» WORK ITEM
Your task is to reproduce exactly the lines from the line with "Powstanie nowa przestrzeń" through the end of the records below.

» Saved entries

>>>

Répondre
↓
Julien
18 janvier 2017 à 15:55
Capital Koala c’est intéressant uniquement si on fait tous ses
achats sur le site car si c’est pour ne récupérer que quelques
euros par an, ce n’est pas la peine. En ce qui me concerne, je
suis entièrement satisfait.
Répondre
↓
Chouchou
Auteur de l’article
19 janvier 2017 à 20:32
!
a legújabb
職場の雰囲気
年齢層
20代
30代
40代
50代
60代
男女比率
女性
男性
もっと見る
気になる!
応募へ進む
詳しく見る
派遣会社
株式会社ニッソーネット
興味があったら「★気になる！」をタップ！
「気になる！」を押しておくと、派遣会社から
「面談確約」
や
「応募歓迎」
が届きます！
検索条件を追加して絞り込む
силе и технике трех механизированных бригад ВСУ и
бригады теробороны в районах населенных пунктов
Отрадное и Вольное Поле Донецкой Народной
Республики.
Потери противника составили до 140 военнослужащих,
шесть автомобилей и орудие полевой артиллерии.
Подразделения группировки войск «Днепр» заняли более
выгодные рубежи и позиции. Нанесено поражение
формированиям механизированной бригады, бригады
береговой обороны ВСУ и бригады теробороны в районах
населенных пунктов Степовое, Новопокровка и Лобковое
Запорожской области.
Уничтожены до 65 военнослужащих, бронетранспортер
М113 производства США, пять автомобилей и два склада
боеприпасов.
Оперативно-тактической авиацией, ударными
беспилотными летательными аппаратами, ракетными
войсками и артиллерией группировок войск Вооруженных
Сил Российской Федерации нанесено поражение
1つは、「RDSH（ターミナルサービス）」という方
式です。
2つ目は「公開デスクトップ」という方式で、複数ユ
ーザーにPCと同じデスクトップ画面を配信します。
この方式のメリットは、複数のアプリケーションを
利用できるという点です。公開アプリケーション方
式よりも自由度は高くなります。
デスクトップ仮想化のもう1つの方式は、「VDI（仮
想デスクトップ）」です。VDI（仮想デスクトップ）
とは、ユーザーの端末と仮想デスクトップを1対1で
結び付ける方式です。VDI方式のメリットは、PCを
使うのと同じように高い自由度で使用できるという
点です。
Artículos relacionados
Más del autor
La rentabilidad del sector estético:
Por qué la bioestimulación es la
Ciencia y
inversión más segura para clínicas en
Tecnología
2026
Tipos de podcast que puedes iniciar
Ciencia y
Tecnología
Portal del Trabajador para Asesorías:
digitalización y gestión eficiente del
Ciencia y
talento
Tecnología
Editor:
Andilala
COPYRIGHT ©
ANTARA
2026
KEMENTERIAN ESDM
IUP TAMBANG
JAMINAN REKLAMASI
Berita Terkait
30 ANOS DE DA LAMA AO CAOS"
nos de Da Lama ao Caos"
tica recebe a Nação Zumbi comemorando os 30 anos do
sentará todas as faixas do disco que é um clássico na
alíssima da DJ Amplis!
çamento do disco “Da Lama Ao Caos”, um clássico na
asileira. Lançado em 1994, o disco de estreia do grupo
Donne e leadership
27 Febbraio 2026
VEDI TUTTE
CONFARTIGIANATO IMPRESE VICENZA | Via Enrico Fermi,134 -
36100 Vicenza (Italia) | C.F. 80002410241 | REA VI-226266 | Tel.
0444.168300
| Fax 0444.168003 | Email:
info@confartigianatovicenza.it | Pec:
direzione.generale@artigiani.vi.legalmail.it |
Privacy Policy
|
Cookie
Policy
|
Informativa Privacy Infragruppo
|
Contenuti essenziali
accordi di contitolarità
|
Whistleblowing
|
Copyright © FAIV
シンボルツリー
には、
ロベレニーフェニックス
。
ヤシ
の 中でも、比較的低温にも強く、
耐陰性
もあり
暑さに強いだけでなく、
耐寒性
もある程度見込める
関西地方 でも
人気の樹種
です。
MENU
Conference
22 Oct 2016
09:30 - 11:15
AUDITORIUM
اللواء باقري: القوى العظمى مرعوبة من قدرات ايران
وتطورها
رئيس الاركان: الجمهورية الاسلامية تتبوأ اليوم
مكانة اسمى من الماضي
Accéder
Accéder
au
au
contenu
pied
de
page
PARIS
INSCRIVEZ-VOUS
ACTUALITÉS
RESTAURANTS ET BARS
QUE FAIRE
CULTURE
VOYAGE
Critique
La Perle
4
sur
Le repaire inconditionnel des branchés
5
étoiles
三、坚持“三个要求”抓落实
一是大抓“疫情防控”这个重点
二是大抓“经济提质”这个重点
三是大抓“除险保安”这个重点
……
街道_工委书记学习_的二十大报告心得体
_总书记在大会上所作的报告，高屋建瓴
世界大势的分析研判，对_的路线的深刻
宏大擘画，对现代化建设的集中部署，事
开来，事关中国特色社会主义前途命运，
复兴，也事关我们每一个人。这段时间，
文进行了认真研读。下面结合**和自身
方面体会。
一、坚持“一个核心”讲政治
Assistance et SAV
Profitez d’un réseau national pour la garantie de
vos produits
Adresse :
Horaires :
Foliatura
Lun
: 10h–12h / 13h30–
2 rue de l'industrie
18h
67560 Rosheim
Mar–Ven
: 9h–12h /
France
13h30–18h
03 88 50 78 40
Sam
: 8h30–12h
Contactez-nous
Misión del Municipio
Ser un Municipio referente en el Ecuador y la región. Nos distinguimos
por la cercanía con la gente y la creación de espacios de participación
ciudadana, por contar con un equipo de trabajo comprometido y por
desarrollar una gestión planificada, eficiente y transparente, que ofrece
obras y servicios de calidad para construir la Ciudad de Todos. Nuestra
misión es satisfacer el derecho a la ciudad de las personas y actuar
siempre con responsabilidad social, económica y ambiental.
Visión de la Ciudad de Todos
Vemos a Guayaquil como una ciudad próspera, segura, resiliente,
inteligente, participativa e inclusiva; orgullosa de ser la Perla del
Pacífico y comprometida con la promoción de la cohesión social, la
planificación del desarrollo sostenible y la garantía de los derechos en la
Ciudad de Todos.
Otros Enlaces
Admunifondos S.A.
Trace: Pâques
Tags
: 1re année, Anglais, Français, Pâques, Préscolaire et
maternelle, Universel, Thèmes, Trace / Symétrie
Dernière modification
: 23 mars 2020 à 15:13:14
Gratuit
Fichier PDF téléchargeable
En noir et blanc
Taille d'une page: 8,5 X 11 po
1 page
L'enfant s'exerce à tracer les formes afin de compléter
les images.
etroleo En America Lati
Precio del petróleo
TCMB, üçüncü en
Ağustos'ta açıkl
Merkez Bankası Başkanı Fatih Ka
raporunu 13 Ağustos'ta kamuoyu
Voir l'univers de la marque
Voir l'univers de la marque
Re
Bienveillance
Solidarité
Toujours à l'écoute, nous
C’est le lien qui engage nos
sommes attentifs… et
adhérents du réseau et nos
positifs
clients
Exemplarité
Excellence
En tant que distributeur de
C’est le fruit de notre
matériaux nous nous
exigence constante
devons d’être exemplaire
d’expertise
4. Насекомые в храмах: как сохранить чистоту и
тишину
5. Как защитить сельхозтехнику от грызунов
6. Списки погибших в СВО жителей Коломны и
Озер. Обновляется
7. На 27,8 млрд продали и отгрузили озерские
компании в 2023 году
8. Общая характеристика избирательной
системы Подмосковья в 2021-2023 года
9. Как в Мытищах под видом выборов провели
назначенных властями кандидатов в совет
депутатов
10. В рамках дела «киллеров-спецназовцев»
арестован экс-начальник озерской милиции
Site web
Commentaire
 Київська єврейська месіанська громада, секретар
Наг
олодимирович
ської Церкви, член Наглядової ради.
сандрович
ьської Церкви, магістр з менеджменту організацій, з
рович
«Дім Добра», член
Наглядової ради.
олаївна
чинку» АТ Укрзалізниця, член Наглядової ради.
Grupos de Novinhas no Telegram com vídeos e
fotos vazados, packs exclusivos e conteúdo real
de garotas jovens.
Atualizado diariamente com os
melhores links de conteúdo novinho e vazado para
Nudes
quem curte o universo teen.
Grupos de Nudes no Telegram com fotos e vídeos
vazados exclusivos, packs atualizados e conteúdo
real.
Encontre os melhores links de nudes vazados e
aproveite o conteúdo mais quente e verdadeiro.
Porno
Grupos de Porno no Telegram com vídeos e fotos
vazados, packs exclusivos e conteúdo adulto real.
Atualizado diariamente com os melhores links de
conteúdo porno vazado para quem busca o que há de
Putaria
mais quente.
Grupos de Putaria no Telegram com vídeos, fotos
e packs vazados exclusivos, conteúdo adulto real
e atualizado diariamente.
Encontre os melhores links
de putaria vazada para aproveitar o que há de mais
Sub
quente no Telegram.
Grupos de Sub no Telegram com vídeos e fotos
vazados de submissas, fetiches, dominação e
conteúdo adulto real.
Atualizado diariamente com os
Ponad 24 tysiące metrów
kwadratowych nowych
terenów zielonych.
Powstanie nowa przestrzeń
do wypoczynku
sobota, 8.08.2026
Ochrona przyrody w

<<<

» COMPLETED EXERCISE
Powstanie nowa przestrzeń
do wypoczynku
sobota, 8.08.2026
Ochrona przyrody w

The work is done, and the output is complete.